WHAT THE TASK ASKS:
Output the opening lines of the records exactly. End with the line that contains "Bénin : Le concours".

▼

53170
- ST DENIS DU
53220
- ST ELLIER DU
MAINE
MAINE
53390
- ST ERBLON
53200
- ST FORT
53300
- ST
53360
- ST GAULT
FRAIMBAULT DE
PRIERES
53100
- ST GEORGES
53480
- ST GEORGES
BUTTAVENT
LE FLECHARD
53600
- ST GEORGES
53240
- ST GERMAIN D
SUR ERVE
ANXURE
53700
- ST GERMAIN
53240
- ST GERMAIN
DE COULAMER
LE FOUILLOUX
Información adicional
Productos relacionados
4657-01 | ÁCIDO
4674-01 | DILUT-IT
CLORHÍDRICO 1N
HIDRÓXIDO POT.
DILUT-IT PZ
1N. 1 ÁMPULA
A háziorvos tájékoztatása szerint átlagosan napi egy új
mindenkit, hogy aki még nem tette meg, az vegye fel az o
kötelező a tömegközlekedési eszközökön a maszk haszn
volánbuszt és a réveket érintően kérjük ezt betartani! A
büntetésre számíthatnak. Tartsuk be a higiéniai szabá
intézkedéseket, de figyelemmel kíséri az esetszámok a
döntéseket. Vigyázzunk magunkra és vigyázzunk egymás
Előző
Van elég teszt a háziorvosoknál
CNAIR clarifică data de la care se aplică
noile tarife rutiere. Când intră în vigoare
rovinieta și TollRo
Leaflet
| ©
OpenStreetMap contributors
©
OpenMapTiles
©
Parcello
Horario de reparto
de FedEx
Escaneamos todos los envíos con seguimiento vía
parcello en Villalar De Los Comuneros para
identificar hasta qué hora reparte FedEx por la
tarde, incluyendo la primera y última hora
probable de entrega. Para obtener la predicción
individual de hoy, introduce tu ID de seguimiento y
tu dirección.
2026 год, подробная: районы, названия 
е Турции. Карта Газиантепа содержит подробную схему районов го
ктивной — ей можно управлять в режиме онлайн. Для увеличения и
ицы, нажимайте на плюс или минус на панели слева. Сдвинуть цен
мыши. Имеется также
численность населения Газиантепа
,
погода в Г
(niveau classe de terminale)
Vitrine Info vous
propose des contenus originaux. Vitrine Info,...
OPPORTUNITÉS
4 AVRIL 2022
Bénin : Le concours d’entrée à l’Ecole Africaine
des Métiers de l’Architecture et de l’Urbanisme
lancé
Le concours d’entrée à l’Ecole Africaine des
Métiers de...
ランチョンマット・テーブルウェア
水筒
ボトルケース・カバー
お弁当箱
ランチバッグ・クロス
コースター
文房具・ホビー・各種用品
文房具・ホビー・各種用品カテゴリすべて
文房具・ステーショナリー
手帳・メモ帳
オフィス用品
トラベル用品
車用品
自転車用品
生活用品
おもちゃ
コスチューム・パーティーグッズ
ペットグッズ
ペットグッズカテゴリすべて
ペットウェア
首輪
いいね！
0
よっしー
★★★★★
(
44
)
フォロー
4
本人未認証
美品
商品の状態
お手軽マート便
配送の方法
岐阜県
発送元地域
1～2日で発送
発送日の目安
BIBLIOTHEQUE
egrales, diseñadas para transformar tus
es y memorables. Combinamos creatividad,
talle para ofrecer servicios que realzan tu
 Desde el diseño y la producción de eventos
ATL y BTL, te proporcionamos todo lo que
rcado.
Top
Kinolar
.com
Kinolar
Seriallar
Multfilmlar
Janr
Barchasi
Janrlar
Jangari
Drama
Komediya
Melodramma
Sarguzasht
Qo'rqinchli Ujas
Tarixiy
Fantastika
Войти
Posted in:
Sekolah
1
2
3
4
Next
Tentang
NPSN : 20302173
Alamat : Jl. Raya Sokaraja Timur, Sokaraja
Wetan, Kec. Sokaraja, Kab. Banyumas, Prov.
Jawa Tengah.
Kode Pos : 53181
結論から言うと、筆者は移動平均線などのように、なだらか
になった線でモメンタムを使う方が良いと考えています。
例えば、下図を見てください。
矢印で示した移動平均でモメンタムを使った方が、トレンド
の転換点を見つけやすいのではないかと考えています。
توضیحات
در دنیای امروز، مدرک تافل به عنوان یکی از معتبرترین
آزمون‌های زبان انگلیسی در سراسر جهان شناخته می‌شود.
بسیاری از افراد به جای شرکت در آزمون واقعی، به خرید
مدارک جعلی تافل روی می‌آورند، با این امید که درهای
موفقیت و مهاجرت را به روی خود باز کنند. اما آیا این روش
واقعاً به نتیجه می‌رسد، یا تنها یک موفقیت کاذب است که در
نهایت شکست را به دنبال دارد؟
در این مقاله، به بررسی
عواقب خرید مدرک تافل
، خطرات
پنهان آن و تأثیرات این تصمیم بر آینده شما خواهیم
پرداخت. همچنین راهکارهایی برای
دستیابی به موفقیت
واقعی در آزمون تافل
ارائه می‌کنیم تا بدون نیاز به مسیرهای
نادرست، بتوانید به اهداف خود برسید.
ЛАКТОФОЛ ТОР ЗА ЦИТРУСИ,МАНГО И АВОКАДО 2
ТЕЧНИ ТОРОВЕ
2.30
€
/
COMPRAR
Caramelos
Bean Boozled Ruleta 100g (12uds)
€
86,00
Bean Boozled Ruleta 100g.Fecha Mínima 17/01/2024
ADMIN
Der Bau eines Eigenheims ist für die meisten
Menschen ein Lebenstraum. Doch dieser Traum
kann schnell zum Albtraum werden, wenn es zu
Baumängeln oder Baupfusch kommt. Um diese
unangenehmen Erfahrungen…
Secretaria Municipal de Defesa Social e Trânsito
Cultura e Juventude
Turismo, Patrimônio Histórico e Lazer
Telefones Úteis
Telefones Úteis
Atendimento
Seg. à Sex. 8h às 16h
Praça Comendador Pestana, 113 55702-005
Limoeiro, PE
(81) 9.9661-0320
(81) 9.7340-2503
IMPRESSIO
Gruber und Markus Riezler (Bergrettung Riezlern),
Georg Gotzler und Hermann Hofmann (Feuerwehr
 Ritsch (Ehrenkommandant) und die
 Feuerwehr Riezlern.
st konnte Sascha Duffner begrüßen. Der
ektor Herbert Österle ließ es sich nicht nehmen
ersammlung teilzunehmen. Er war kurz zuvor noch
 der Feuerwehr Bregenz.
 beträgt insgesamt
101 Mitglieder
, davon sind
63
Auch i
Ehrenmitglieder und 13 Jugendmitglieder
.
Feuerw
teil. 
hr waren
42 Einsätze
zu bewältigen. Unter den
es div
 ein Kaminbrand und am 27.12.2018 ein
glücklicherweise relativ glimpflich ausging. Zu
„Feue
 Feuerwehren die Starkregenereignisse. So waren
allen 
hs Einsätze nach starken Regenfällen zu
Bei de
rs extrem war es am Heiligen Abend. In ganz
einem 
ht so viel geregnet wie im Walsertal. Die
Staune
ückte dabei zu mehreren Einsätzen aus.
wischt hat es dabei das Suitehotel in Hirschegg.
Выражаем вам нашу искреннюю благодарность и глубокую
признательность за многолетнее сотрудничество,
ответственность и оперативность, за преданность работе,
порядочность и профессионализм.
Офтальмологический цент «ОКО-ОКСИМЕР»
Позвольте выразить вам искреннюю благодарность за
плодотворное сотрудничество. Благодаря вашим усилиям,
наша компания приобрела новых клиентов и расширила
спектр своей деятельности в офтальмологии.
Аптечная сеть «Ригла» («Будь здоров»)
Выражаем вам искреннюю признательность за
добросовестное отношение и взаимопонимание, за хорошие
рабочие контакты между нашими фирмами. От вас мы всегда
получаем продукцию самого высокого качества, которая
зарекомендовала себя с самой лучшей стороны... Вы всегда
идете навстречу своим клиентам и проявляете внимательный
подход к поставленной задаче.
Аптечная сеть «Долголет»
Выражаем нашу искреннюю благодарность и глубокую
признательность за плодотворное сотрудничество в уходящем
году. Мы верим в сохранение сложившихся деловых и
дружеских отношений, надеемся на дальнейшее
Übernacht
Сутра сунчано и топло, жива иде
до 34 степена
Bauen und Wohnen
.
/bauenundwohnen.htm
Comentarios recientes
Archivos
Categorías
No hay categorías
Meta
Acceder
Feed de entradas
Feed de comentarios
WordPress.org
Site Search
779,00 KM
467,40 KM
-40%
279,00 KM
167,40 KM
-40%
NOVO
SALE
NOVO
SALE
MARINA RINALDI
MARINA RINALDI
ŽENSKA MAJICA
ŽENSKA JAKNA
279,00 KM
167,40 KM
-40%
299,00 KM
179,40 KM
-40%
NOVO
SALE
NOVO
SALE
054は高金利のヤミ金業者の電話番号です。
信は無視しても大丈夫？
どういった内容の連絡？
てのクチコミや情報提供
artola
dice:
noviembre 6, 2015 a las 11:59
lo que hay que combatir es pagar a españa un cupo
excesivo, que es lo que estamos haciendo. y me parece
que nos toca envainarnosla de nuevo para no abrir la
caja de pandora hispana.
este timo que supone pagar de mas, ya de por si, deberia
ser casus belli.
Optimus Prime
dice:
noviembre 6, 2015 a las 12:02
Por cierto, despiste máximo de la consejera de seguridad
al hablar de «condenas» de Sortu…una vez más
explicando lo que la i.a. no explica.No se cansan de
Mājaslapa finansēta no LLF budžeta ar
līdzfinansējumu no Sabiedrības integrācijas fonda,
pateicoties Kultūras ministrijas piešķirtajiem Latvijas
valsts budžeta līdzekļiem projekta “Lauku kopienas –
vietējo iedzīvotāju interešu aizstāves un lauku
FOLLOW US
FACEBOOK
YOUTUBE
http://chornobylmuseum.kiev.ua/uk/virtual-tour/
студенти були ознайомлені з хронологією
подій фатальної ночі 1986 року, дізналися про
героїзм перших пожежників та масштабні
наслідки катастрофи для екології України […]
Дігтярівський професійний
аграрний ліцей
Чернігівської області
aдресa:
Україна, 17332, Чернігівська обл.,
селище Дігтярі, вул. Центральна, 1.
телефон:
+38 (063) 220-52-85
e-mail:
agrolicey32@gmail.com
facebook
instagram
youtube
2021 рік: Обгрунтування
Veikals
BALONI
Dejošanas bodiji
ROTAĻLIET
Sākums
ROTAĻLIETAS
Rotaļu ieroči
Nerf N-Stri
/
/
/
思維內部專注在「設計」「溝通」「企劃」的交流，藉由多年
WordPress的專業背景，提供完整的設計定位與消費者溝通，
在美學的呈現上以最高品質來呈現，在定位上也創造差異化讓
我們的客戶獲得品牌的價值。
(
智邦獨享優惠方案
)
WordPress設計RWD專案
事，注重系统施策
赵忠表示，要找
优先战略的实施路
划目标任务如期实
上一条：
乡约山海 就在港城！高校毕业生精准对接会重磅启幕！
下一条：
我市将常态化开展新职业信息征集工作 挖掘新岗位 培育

▲

REPLY TO THE TASK:
53170
- ST DENIS DU
53220
- ST ELLIER DU
MAINE
MAINE
53390
- ST ERBLON
53200
- ST FORT
53300
- ST
53360
- ST GAULT
FRAIMBAULT DE
PRIERES
53100
- ST GEORGES
53480
- ST GEORGES
BUTTAVENT
LE FLECHARD
53600
- ST GEORGES
53240
- ST GERMAIN D
SUR ERVE
ANXURE
53700
- ST GERMAIN
53240
- ST GERMAIN
DE COULAMER
LE FOUILLOUX
Información adicional
Productos relacionados
4657-01 | ÁCIDO
4674-01 | DILUT-IT
CLORHÍDRICO 1N
HIDRÓXIDO POT.
DILUT-IT PZ
1N. 1 ÁMPULA
A háziorvos tájékoztatása szerint átlagosan napi egy új
mindenkit, hogy aki még nem tette meg, az vegye fel az o
kötelező a tömegközlekedési eszközökön a maszk haszn
volánbuszt és a réveket érintően kérjük ezt betartani! A
büntetésre számíthatnak. Tartsuk be a higiéniai szabá
intézkedéseket, de figyelemmel kíséri az esetszámok a
döntéseket. Vigyázzunk magunkra és vigyázzunk egymás
Előző
Van elég teszt a háziorvosoknál
CNAIR clarifică data de la care se aplică
noile tarife rutiere. Când intră în vigoare
rovinieta și TollRo
Leaflet
| ©
OpenStreetMap contributors
©
OpenMapTiles
©
Parcello
Horario de reparto
de FedEx
Escaneamos todos los envíos con seguimiento vía
parcello en Villalar De Los Comuneros para
identificar hasta qué hora reparte FedEx por la
tarde, incluyendo la primera y última hora
probable de entrega. Para obtener la predicción
individual de hoy, introduce tu ID de seguimiento y
tu dirección.
2026 год, подробная: районы, названия 
е Турции. Карта Газиантепа содержит подробную схему районов го
ктивной — ей можно управлять в режиме онлайн. Для увеличения и
ицы, нажимайте на плюс или минус на панели слева. Сдвинуть цен
мыши. Имеется также
численность населения Газиантепа
,
погода в Г
(niveau classe de terminale)
Vitrine Info vous
propose des contenus originaux. Vitrine Info,...
OPPORTUNITÉS
4 AVRIL 2022
Bénin : Le concours d’entrée à l’Ecole Africaine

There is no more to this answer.